What If Blockbuster Had Had Tenure?

A thought experiment.

May 14, 2015
The case of Blockbuster offers one of my favorite thought experiments for higher ed. In 2004 Blockbuster boasted 9,000 stores worldwide, 60,000 employees, and a market capitalization of $5 billion. Today, Blockbuster is gone. 
We don’t want to be the next Blockbuster.
Did you know that Blockbuster had the opportunity to buy Netflix for $50 million? Netflix today is worth about $35 billion. In the early 2000s Netflix was having real challenges gaining enough scale to achieve economic viability, a financial situation that pushed its co-found Reed Hastings to try to negotiate a sale to Blockbuster.  
The fact that Blockbuster said no to the purchase must rank as one of the dumbest business decisions of all time.

The story of Blockbuster and Netflix leads me to a question - a question that I think is relevant to our higher ed world.

What if some employees at Blockbuster had had tenure?  

And what if these employees were not those running the place (not the CEO or the CFO etc.), but the most respected employees in the entertainment / media / technology / retail industries who also happened to work at Blockbuster.  

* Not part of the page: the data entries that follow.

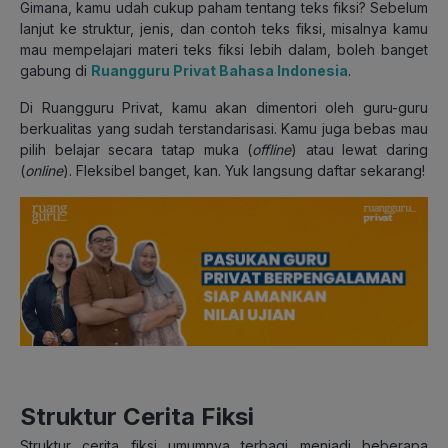
Gimana, kamu udah cukup paham tentang teks fiksi? Sebelum
lanjut ke struktur, jenis, dan contoh teks fiksi, misalnya kamu
mau mempelajari materi teks fiksi lebih dalam, boleh banget
gabung di
Ruangguru Privat Bahasa Indonesia
.
Di Ruangguru Privat, kamu akan dimentori oleh guru-guru
berkualitas yang sudah terstandarisasi. Kamu juga bebas mau
pilih belajar secara tatap muka (
offline
) atau lewat daring
(
online
). Fleksibel banget, kan. Yuk langsung daftar sekarang!
Struktur Cerita Fiksi
Struktur cerita fiksi umumnya terbagi menjadi beberapa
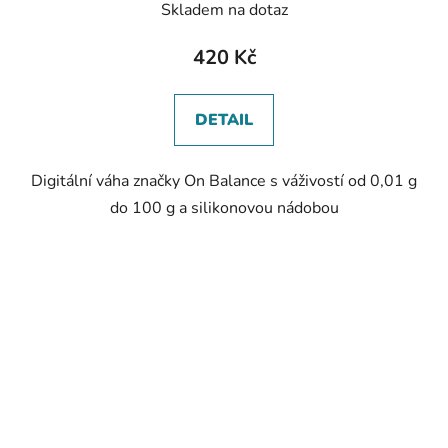
Skladem na dotaz
420 Kč
DETAIL
Digitální váha značky On Balance s váživostí od 0,01 g
do 100 g a silikonovou nádobou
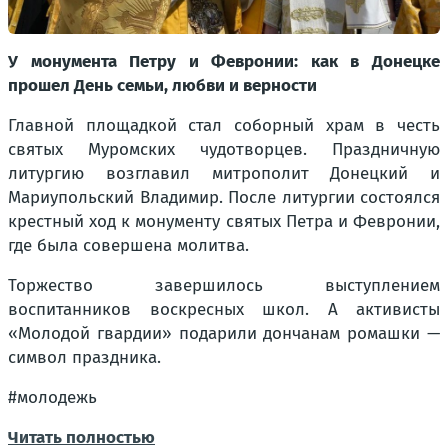
У монумента Петру и Февронии: как в Донецке
прошел День семьи, любви и верности
Главной площадкой стал соборный храм в честь
святых Муромских чудотворцев. Праздничную
литургию возглавил митрополит Донецкий и
Мариупольский Владимир. После литургии состоялся
крестный ход к монументу святых Петра и Февронии,
где была совершена молитва.
Торжество завершилось выступлением
воспитанников воскресных школ. А активисты
«Молодой гвардии» подарили дончанам ромашки —
символ праздника.
#молодежь
Читать полностью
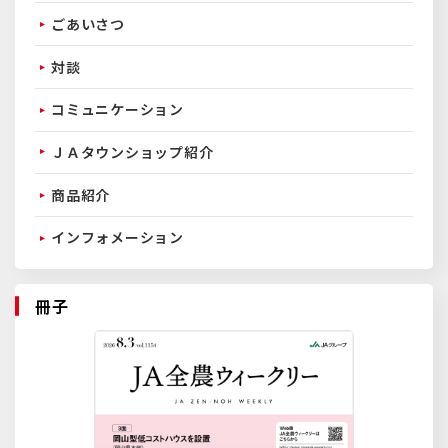
ごあいさつ
対談
コミュニケーション
ＪＡタウンショップ紹介
商品紹介
インフォメーション
冊子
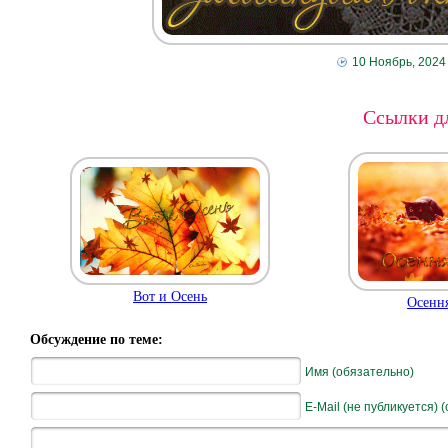
10 Ноябрь, 2024
Ссылки дл
Вот и Осень
Осення
Обсуждение по теме:
Имя (обязательно)
E-Mail (не публикуется) 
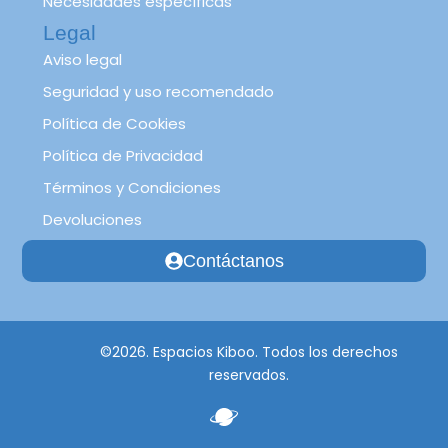
Necesidades específicas
Legal
Aviso legal
Seguridad y uso recomendado
Política de Cookies
Política de Privacidad
Términos y Condiciones
Devoluciones
Contáctanos
©2026. Espacios Kiboo. Todos los derechos
reservados.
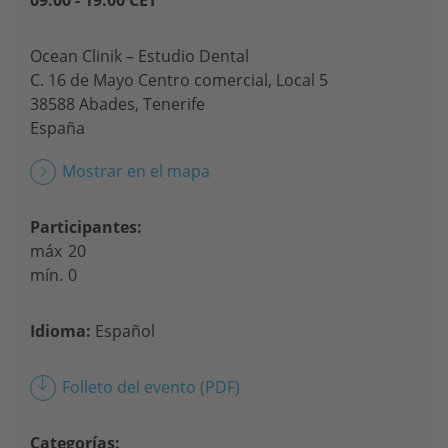
09:00 - 19:00 CET
Ocean Clinik – Estudio Dental
C. 16 de Mayo Centro comercial, Local 5
38588 Abades, Tenerife
España
Mostrar en el mapa
Participantes:
máx
20
mín.
0
Idioma:
Español
Folleto del evento
(PDF)
Categorías:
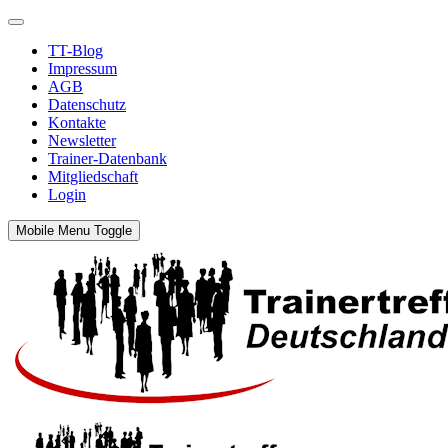
TT-Blog
Impressum
AGB
Datenschutz
Kontakte
Newsletter
Trainer-Datenbank
Mitgliedschaft
Login
Mobile Menu Toggle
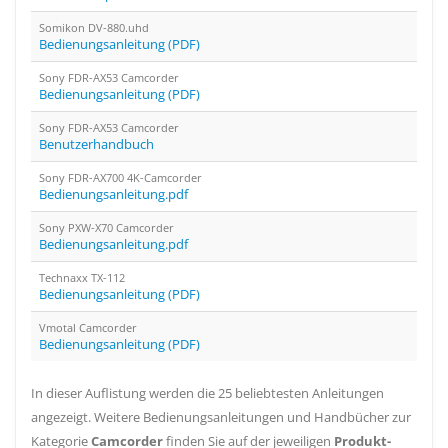
Somikon DV-880.uhd
Bedienungsanleitung (PDF)
Sony FDR-AX53 Camcorder
Bedienungsanleitung (PDF)
Sony FDR-AX53 Camcorder
Benutzerhandbuch
Sony FDR-AX700 4K-Camcorder
Bedienungsanleitung.pdf
Sony PXW-X70 Camcorder
Bedienungsanleitung.pdf
Technaxx TX-112
Bedienungsanleitung (PDF)
Vmotal Camcorder
Bedienungsanleitung (PDF)
In dieser Auflistung werden die 25 beliebtesten Anleitungen
angezeigt. Weitere Bedienungsanleitungen und Handbücher zur
Kategorie
Camcorder
finden Sie auf der jeweiligen
Produkt-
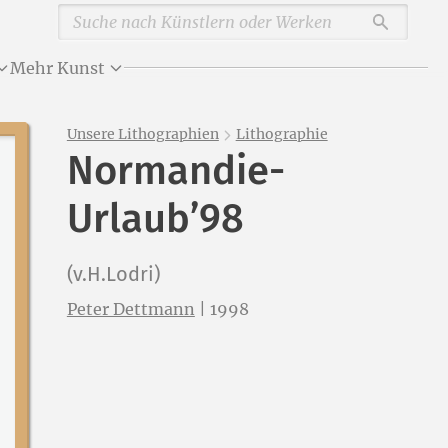
Durchsu
Mehr Kunst
Unsere Lithographien
Lithographie
Normandie-
Urlaub’98
(v.H.Lodri)
Peter Dettmann
|
1998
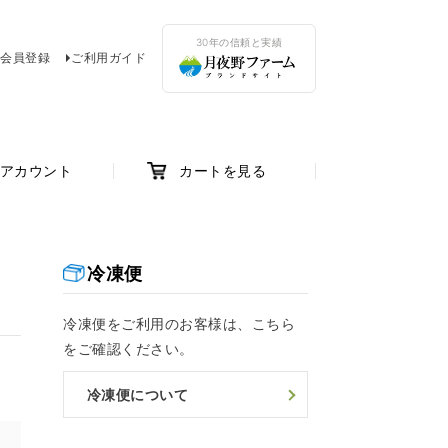
30年の信頼と実績
会員登録
ご利用ガイド
アカウント
カートを見る
冷凍便
冷凍便をご利用のお客様は、こちら
をご確認ください。
冷凍便について
け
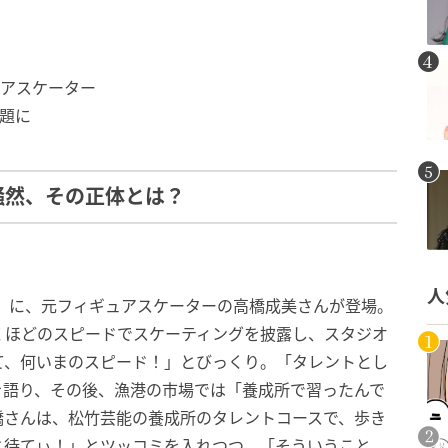
アスケーター
題に
騒然、その正体とは？
人
食堂』に、元フィギュアスケーターの高橋成美さんが登場。
くほどのスピードでスケーティングを披露し、スタジオ
て、何いまのスピード！」とびっくり。「タレントとし
を語り、その後、漁港の市場では「養成所で習ったんで
橋さんは、松竹芸能の養成所のタレントコースで、歩き
と待てぃ！」とツッコミを入れつつ、「そういうこと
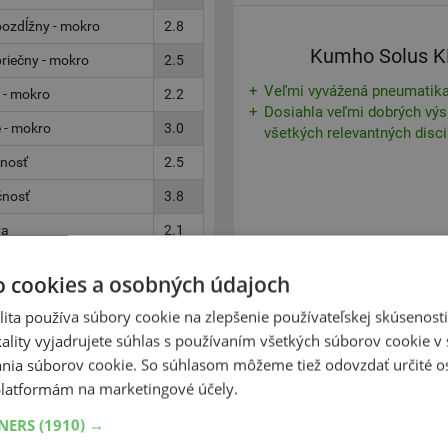
ozdĺžny - mokro
2.8
Kumho Solus 
riečny - mokro
2.5
Veľmi vyvážená pneumatika
 - mokro
2.2
Dosiahla veľmi dobrých výs
 - mokro
3.0
všetkých relevantných disci
čnosť
2.5
čnosť
3.8
va
2.1
o cookies a osobných údajoch
Zobraziť v eshope
ita používa súbory cookie na zlepšenie používateľskej skúsenost
ality vyjadrujete súhlas s používaním všetkých súborov cookie v 
nia súborov cookie. So súhlasom môžeme tiež odovzdať určité o
latformám na marketingové účely.
TNERS
(1910) →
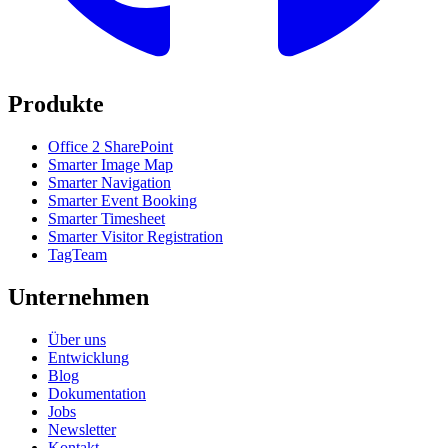
Produkte
Office 2 SharePoint
Smarter Image Map
Smarter Navigation
Smarter Event Booking
Smarter Timesheet
Smarter Visitor Registration
TagTeam
Unternehmen
Über uns
Entwicklung
Blog
Dokumentation
Jobs
Newsletter
Kontakt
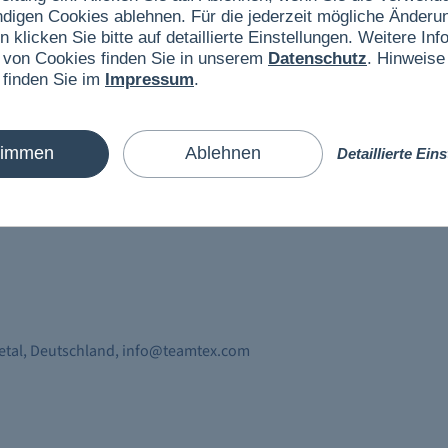
ndigen Cookies ablehnen. Für die jederzeit mögliche Änderun
n klicken Sie bitte auf detaillierte Einstellungen. Weitere I
 von Cookies finden Sie in unserem
Datenschutz
. Hinweise
für Damen begeistert mit seinem sportlich- vielseitigen Look.
 finden Sie im
Impressum
.
passendes Must Have für ein ganz besonderes Alltagsoutfit, was
timmen
Ablehnen
Detaillierte Ein
vetal, Deutschland, info@teamtex.com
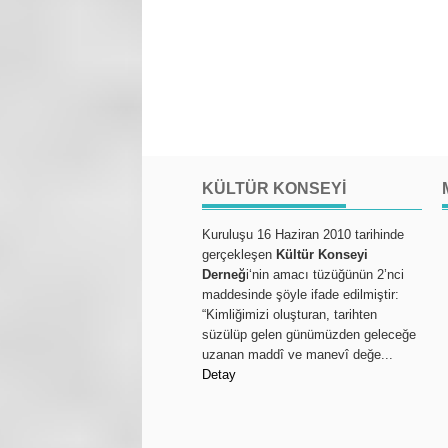
KÜLTÜR KONSEYI
Kuruluşu 16 Haziran 2010 tarihinde
gerçekleşen
Kültür Konseyi
Derneğ
i‘nin amacı tüzüğünün 2’nci
maddesinde şöyle ifade edilmiştir:
“Kimliğimizi oluşturan, tarihten
süzülüp gelen günümüzden geleceğe
uzanan maddî ve manevî değe...
Detay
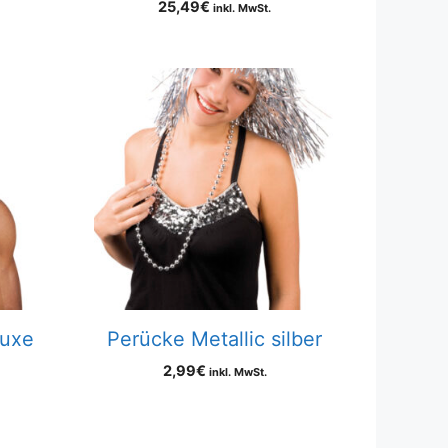
25,49
€
inkl. MwSt.
luxe
Perücke Metallic silber
2,99
€
inkl. MwSt.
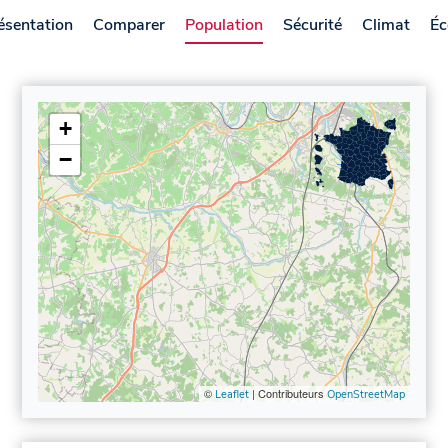
ésentation
Comparer
Population
Sécurité
Climat
Éc
+
−
©
| Contributeurs
Leaflet
OpenStreetMap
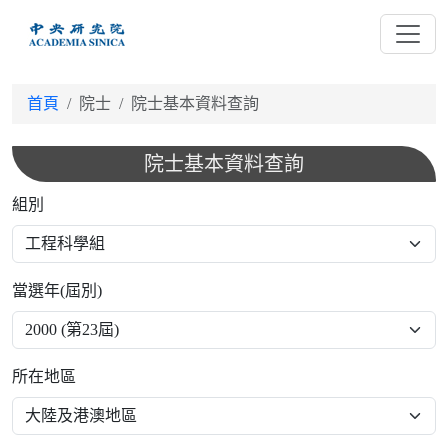
跳
到
主
要
首頁
院士
院士基本資料查詢
內
容
院士基本資料查詢
組別
當選年(屆別)
所在地區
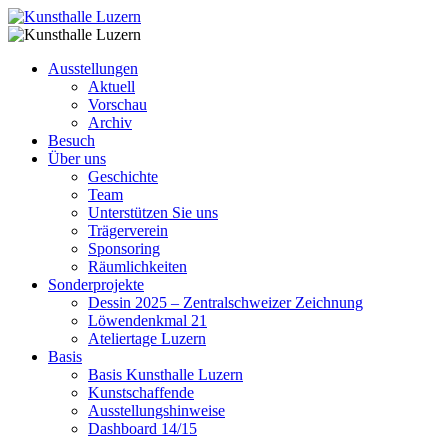
Ausstellungen
Aktuell
Vorschau
Archiv
Besuch
Über uns
Geschichte
Team
Unterstützen Sie uns
Trägerverein
Sponsoring
Räumlichkeiten
Sonderprojekte
Dessin 2025 – Zentralschweizer Zeichnung
Löwendenkmal 21
Ateliertage Luzern
Basis
Basis Kunsthalle Luzern
Kunstschaffende
Ausstellungshinweise
Dashboard 14/15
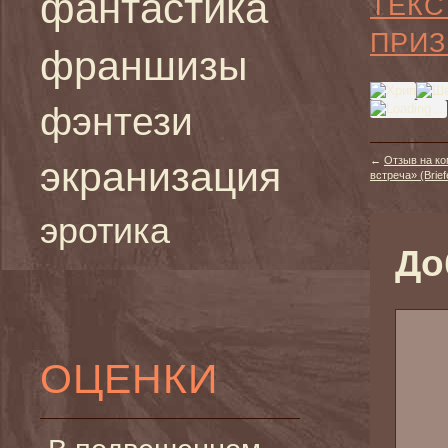
фантастика
ТЕКС
ПРИЗ
франшизы
фэнтези
экранизация
←
Отзыв на к
встреча» (Brief
эротика
До
ОЦЕНКИ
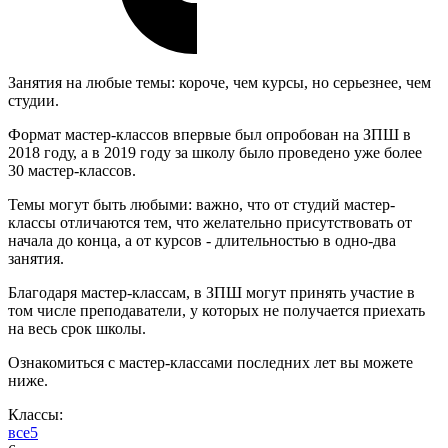
Занятия на любые темы: короче, чем курсы, но серьезнее, чем
студии.
Формат мастер-классов впервые был опробован на ЗПШ в
2018 году, а в 2019 году за школу было проведено уже более
30 мастер-классов.
Темы могут быть любыми: важно, что от студий мастер-
классы отличаются тем, что желательно присутствовать от
начала до конца, а от курсов - длительностью в одно-два
занятия.
Благодаря мастер-классам, в ЗПШ могут принять участие в
том числе преподаватели, у которых не получается приехать
на весь срок школы.
Ознакомиться с мастер-классами последних лет вы можете
ниже.
Классы:
все
5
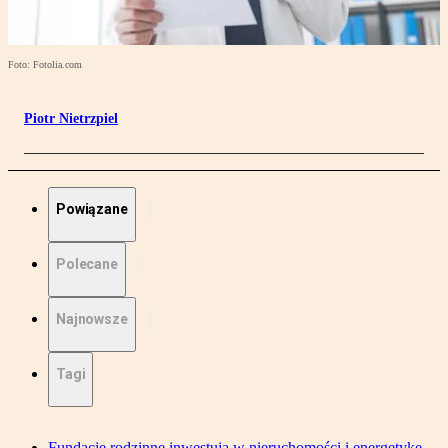
Foto: Fotolia.com
Piotr Nietrzpiel
Powiązane
Polecane
Najnowsze
Tagi
Fundacje rodzinne inwestują w nieruchomości i energetykę.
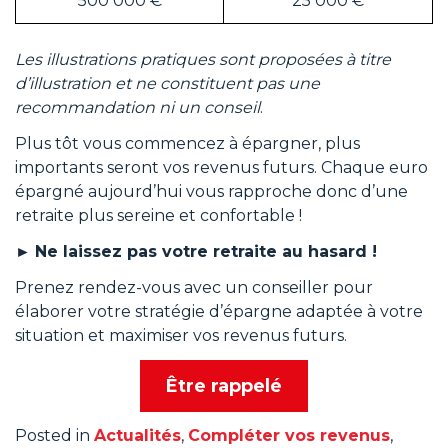
500 000 €
25 000 €
Les illustrations pratiques sont proposées à titre
d’illustration et ne constituent pas une
recommandation ni un conseil
.
Plus tôt vous commencez à épargner, plus
importants seront vos revenus futurs. Chaque euro
épargné aujourd’hui vous rapproche donc d’une
retraite plus sereine et confortable !
►
Ne laissez pas votre retraite au hasard !
Prenez rendez-vous avec un conseiller pour
élaborer votre stratégie d’épargne adaptée à votre
situation et maximiser vos revenus futurs.
Être rappelé
Posted in
Actualités
,
Compléter vos revenus
,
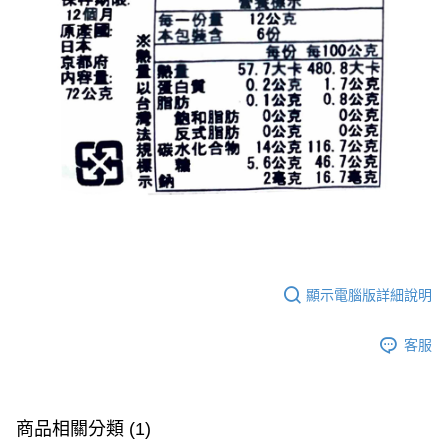
後付繳納相關費用。
付款後7-11取貨
※ 交易是否成功請以「AFTEE先享後付 」之結帳頁面顯示為準，若有關於
是否繳費成功／繳費後需取消欲退款等相關疑問，請聯繫「AFTEE先享後付
每筆NT$60，滿NT$590(含以上)免運費
客戶支援中心」
https://netprotections.freshdesk.com/support/home
宅配
【注意事項】
１．透過由恩沛科技股份有限公司提供之「AFTEE先享後付」服務完成之交
每筆NT$100，滿NT$590(含以上)免運費
易，需依本服務之必要範圍內提供個人資料，並將交易相關給付款項請求債
權轉讓予恩沛科技股份有限公司。
離島宅配
２．關於個人資料處理事宜，請瀏覽以下網址：
每筆NT$150，滿NT$890(含以上)免運費
https://aftee.tw/terms/#terms3
３．未成年的使用者請事先徵得法定代理人或監護人之同意方可使用
「AFTEE先享後付」，若未經同意申辦者引起之損失，本公司不負相關責
任。
４．使用「AFTEE先享後付」時，將依據個別帳號之用戶狀況，依本公司即
時審查核予不同之上限額度；若仍有額度不足之情形，本公司將視審查結果
顯示電腦版詳細說明
請求用戶進行身份認證。
５．嚴禁一人註冊多個帳號或使用他人資訊註冊。若發現惡意使用之情形，
恩沛科技股份有限公司將有權停止該用戶之使用額度並採取法律行動。
客服
商品相關分類 (1)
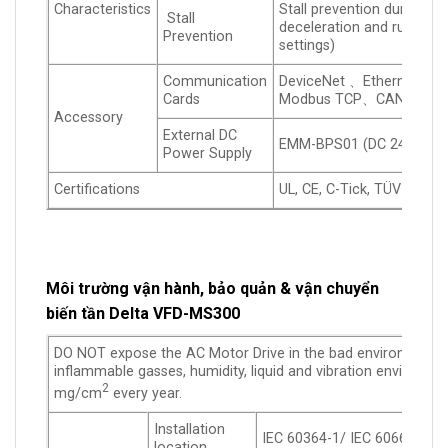
Characteristics
Stall prevention during ac
Stall
deceleration and running 
Prevention
settings)
Communication
DeviceNet 、Ethernet/IP
Cards
Modbus TCP、CANopen
Accessory
External DC
EMM-BPS01 (DC 24V power
Power Supply
Certifications
UL, CE, C-Tick, TÜV (SIL 
Môi trường vận hành, bảo quản & vận chuyển
biến tần Delta VFD-MS300
DO NOT expose the AC Motor Drive in the bad environment, su
inflammable gasses, humidity, liquid and vibration environment
2
mg/cm
every year.
Installation
IEC 60364-1/ IEC 60664-1 Pol
location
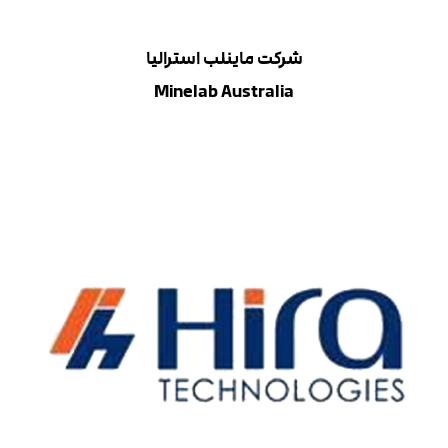
شرکت ماینلب استرالیا
Minelab Australia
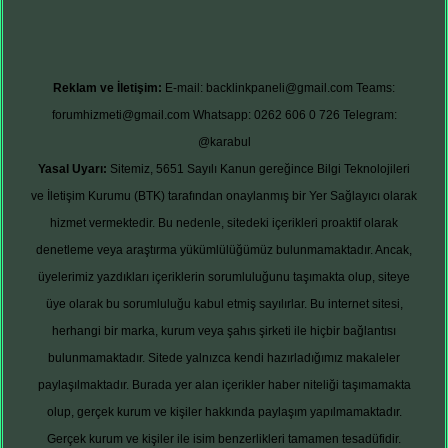
Reklam ve İletişim:
E-mail:
backlinkpaneli@gmail.com
Teams:
forumhizmeti@gmail.com
Whatsapp: 0262 606 0 726
Telegram:
@karabul
Yasal Uyarı:
Sitemiz, 5651 Sayılı Kanun gereğince Bilgi Teknolojileri
ve İletişim Kurumu (BTK) tarafından onaylanmış bir Yer Sağlayıcı olarak
hizmet vermektedir. Bu nedenle, sitedeki içerikleri proaktif olarak
denetleme veya araştırma yükümlülüğümüz bulunmamaktadır. Ancak,
üyelerimiz yazdıkları içeriklerin sorumluluğunu taşımakta olup, siteye
üye olarak bu sorumluluğu kabul etmiş sayılırlar. Bu internet sitesi,
herhangi bir marka, kurum veya şahıs şirketi ile hiçbir bağlantısı
bulunmamaktadır. Sitede yalnızca kendi hazırladığımız makaleler
paylaşılmaktadır. Burada yer alan içerikler haber niteliği taşımamakta
olup, gerçek kurum ve kişiler hakkında paylaşım yapılmamaktadır.
Gerçek kurum ve kişiler ile isim benzerlikleri tamamen tesadüfidir.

These Blockbuster tenured respected industry employees would have had some protections and cover to go against the prevailing Blockbuster organizational structure and conventional wisdom at the time.  
Would the tenured Blockbuster employees have spent their organizational capital and job security to argue against the decision of management not to buy Netflix? 
Would the tenured Blockbuster employees have entered the marketplace of ideas at the company in order to argue against the prevailing wisdom?  
Could tenure have saved Blockbuster?